The Strangers. I was also a big scaredy-cat for a long time. Until basically I was an adult, every horror movie I ever saw was the scariest movie I’ve ever seen. I was very scared all the time with horror movies. So The Strangers, I always think about because it’s the one I saw once I was already a horror person. And I was like, I got this, no big deal. Like, how bad can it be? And it’s horrible. It’s so good! It just makes you feel really terrible about the state of the universe. Those kinds of movies — Funny Games, those kinds of really nihilistic films, that really gets to me.
Scott Derrickson
Scott Derrickson is the director of Doctor Strange, The Black Phone, Sinister, The Exorcism of Emily Rose, and the V/H/S/85 segment “Dreamkill.”

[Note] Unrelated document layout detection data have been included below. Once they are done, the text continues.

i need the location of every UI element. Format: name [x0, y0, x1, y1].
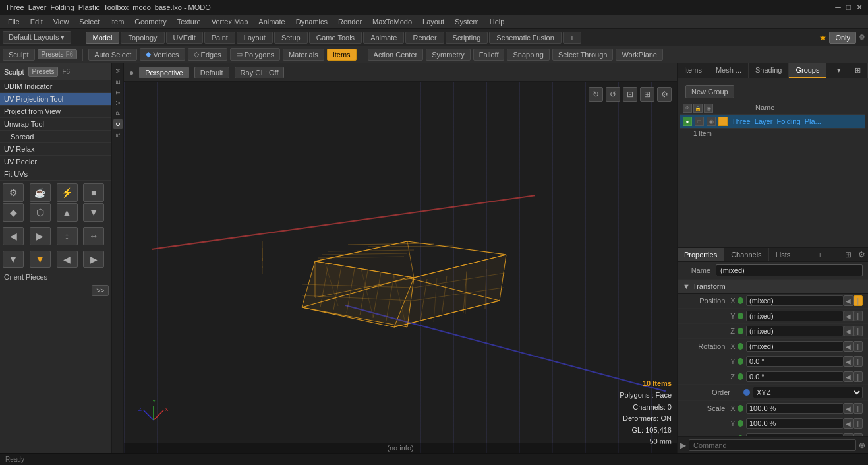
tool-uvprojection[interactable]: UV Projection Tool: [0, 93, 111, 106]
star-btn[interactable]: ★: [819, 33, 826, 42]
menu-animate[interactable]: Animate: [253, 16, 290, 27]
ptab-properties[interactable]: Properties: [678, 248, 724, 261]
tab-paint[interactable]: Paint: [204, 32, 235, 44]
vert-tab-c[interactable]: C: [113, 119, 123, 129]
cmd-execute-icon[interactable]: ⊕: [859, 441, 865, 450]
rotation-y-input[interactable]: [746, 356, 844, 367]
arrow-left[interactable]: ◀: [57, 251, 78, 268]
rotation-y-dot[interactable]: [738, 358, 743, 365]
settings-btn[interactable]: ⚙: [859, 33, 865, 42]
arrow-down-1[interactable]: ▼: [3, 251, 24, 268]
col-eye-btn[interactable]: 👁: [683, 104, 692, 113]
rotate-icon[interactable]: ↻: [589, 87, 603, 102]
tool-icon-7[interactable]: ▲: [57, 203, 78, 222]
polygons-btn[interactable]: ▭ Polygons: [230, 48, 280, 61]
item-row[interactable]: ● □ ◉ Three_Layer_Folding_Pla...: [680, 115, 865, 129]
falloff-btn[interactable]: Falloff: [473, 49, 505, 61]
cmd-arrow-icon[interactable]: ▶: [680, 441, 686, 450]
maximize-btn[interactable]: □: [846, 3, 851, 12]
presets-btn[interactable]: Presets F6: [38, 49, 78, 59]
tool-icon-5[interactable]: ◆: [3, 203, 24, 222]
tool-icon-11[interactable]: ↕: [57, 227, 78, 245]
viewport-perspective-btn[interactable]: Perspective: [139, 67, 188, 78]
transform-toggle[interactable]: ▼: [683, 282, 690, 290]
position-z-key-btn[interactable]: |: [854, 326, 863, 336]
position-x-anim-btn[interactable]: ◀: [844, 295, 854, 306]
menu-layout[interactable]: Layout: [417, 16, 449, 27]
arrow-right[interactable]: ▶: [83, 251, 104, 268]
menu-view[interactable]: View: [48, 16, 74, 27]
tab-gametools[interactable]: Game Tools: [309, 32, 362, 44]
tool-icon-9[interactable]: ◀: [3, 227, 24, 245]
rotation-x-anim-btn[interactable]: ◀: [844, 341, 854, 352]
tab-plus[interactable]: +: [563, 32, 581, 44]
tool-icon-6[interactable]: ⬡: [30, 203, 51, 222]
menu-file[interactable]: File: [3, 16, 25, 27]
rotation-x-input[interactable]: [746, 341, 844, 352]
menu-vertexmap[interactable]: Vertex Map: [206, 16, 254, 27]
item-render-icon[interactable]: ◉: [707, 117, 716, 126]
viewport-shading-btn[interactable]: Default: [194, 67, 229, 78]
tool-uvpeeler[interactable]: UV Peeler: [0, 156, 111, 168]
tab-scripting[interactable]: Scripting: [446, 32, 488, 44]
tool-icon-3[interactable]: ⚡: [57, 183, 78, 202]
item-lock-icon[interactable]: □: [695, 117, 704, 126]
default-layouts-btn[interactable]: Default Layouts ▾: [3, 31, 71, 44]
rtab-shading[interactable]: Shading: [749, 63, 789, 78]
menu-geometry[interactable]: Geometry: [129, 16, 171, 27]
tool-spread[interactable]: Spread: [0, 131, 111, 143]
reset-icon[interactable]: ↺: [606, 87, 620, 102]
tool-uvrelax[interactable]: UV Relax: [0, 143, 111, 156]
presets-small-btn[interactable]: Presets: [28, 67, 59, 77]
auto-select-btn[interactable]: Auto Select: [88, 49, 137, 61]
rtab-items[interactable]: Items: [678, 63, 709, 78]
vertices-btn[interactable]: ◆ Vertices: [140, 48, 185, 61]
only-btn[interactable]: Only: [829, 32, 856, 44]
workplane-btn[interactable]: WorkPlane: [616, 49, 663, 61]
scale-x-anim-btn[interactable]: ◀: [844, 403, 854, 414]
menu-texture[interactable]: Texture: [172, 16, 206, 27]
scale-y-anim-btn[interactable]: ◀: [844, 418, 854, 429]
scale-y-dot[interactable]: [738, 420, 743, 427]
materials-btn[interactable]: Materials: [283, 49, 324, 61]
rotation-z-key-btn[interactable]: |: [854, 371, 863, 382]
rtab-groups[interactable]: Groups: [789, 63, 826, 78]
items-btn[interactable]: Items: [327, 49, 357, 61]
position-y-dot[interactable]: [738, 313, 743, 319]
ptab-channels[interactable]: Channels: [724, 248, 768, 261]
tool-fituvs[interactable]: Fit UVs: [0, 168, 111, 181]
sculpt-btn[interactable]: Sculpt: [3, 49, 35, 61]
tab-schematic[interactable]: Schematic Fusion: [489, 32, 561, 44]
menu-edit[interactable]: Edit: [25, 16, 48, 27]
ptab-lists[interactable]: Lists: [769, 248, 798, 261]
position-z-anim-btn[interactable]: ◀: [844, 326, 854, 336]
tool-icon-12[interactable]: ↔: [83, 227, 104, 245]
scale-y-input[interactable]: [746, 418, 844, 429]
tab-animate[interactable]: Animate: [363, 32, 404, 44]
tab-uvedit[interactable]: UVEdit: [166, 32, 203, 44]
viewport-canvas[interactable]: ↻ ↺ ⊡ ⊞ ⚙ 10 Items Polygons : Face Chann…: [124, 82, 677, 453]
rotation-z-dot[interactable]: [738, 373, 743, 380]
menu-render[interactable]: Render: [333, 16, 367, 27]
ptab-settings-icon[interactable]: ⚙: [855, 249, 868, 261]
rotation-z-input[interactable]: [746, 371, 844, 382]
item-color-swatch[interactable]: [718, 117, 728, 126]
rotation-x-key-btn[interactable]: |: [854, 341, 863, 352]
minimize-btn[interactable]: ─: [835, 3, 841, 12]
select-through-btn[interactable]: Select Through: [552, 49, 613, 61]
rotation-x-dot[interactable]: [738, 343, 743, 350]
menu-item[interactable]: Item: [105, 16, 129, 27]
scale-x-input[interactable]: [746, 403, 844, 414]
vert-tab-p[interactable]: P: [113, 109, 123, 118]
viewport-raygl-btn[interactable]: Ray GL: Off: [235, 67, 285, 78]
rtab-mesh[interactable]: Mesh ...: [709, 63, 749, 78]
rotation-z-anim-btn[interactable]: ◀: [844, 371, 854, 382]
position-x-input[interactable]: [746, 295, 844, 306]
rotation-y-anim-btn[interactable]: ◀: [844, 356, 854, 367]
menu-system[interactable]: System: [449, 16, 484, 27]
vert-tab-m[interactable]: M: [113, 66, 123, 77]
scale-x-key-btn[interactable]: |: [854, 403, 863, 414]
order-dot[interactable]: [743, 389, 750, 396]
rotation-y-key-btn[interactable]: |: [854, 356, 863, 367]
vert-tab-v[interactable]: V: [113, 98, 123, 108]
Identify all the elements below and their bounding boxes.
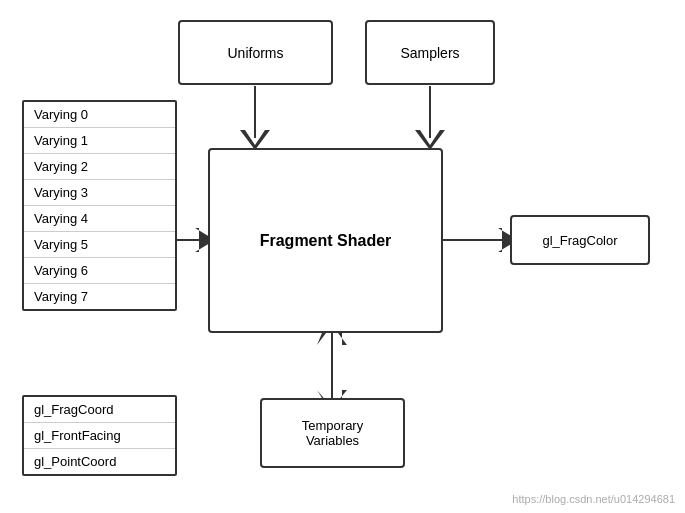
tempvars-label: TemporaryVariables: [302, 418, 363, 448]
tempvars-box: TemporaryVariables: [260, 398, 405, 468]
bottom-item: gl_PointCoord: [24, 449, 175, 474]
bottom-left-list: gl_FragCoordgl_FrontFacinggl_PointCoord: [22, 395, 177, 476]
varying-item: Varying 4: [24, 206, 175, 232]
fragcolor-box: gl_FragColor: [510, 215, 650, 265]
fragment-shader-label: Fragment Shader: [260, 232, 392, 250]
watermark: https://blog.csdn.net/u014294681: [512, 493, 675, 505]
uniforms-label: Uniforms: [227, 45, 283, 61]
varying-item: Varying 2: [24, 154, 175, 180]
svg-marker-3: [248, 85, 270, 148]
bottom-item: gl_FrontFacing: [24, 423, 175, 449]
bottom-item: gl_FragCoord: [24, 397, 175, 423]
varying-item: Varying 6: [24, 258, 175, 284]
fragment-shader-box: Fragment Shader: [208, 148, 443, 333]
svg-marker-5: [240, 130, 270, 150]
varying-item: Varying 7: [24, 284, 175, 309]
varying-item: Varying 3: [24, 180, 175, 206]
svg-marker-7: [415, 130, 445, 150]
uniforms-box: Uniforms: [178, 20, 333, 85]
samplers-box: Samplers: [365, 20, 495, 85]
diagram: Uniforms Samplers Varying 0Varying 1Vary…: [0, 0, 685, 513]
fragcolor-label: gl_FragColor: [542, 233, 617, 248]
samplers-label: Samplers: [400, 45, 459, 61]
varying-list: Varying 0Varying 1Varying 2Varying 3Vary…: [22, 100, 177, 311]
varying-item: Varying 1: [24, 128, 175, 154]
varying-item: Varying 5: [24, 232, 175, 258]
varying-item: Varying 0: [24, 102, 175, 128]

I think there’s different kinds of scary — it’s different being scared by movies and being disturbed. The most disturbing experience I had watching a movie — I had a panic attack after I saw Henry: Portrait of a Serial Killer. I was not well after that movie for a while, for hours.
But scariest scene I’ve ever seen, I was alone when I was in film school, at night, watching A Tale of Two Sisters. And the scene when the old hag comes around the corner of the couch and comes up on the bed — first time, only time in my movie-watching career that I bailed out. It was going up on the couch and I was like, Oh fuck oh fuck oh fuck oh fuck, and I just turned it off. And I immediately felt so much shame. I was like, Oh nooooo, oh my God, I turned it off!
Robert Morgan
Robert Morgan is a director known for disturbing, thrilling shorts often incorporating stop-motion animation, including The Cat With Hands and Tomorrow I Will Be Dirt. His feature debut, Stopmotion, will be in theaters in 2024.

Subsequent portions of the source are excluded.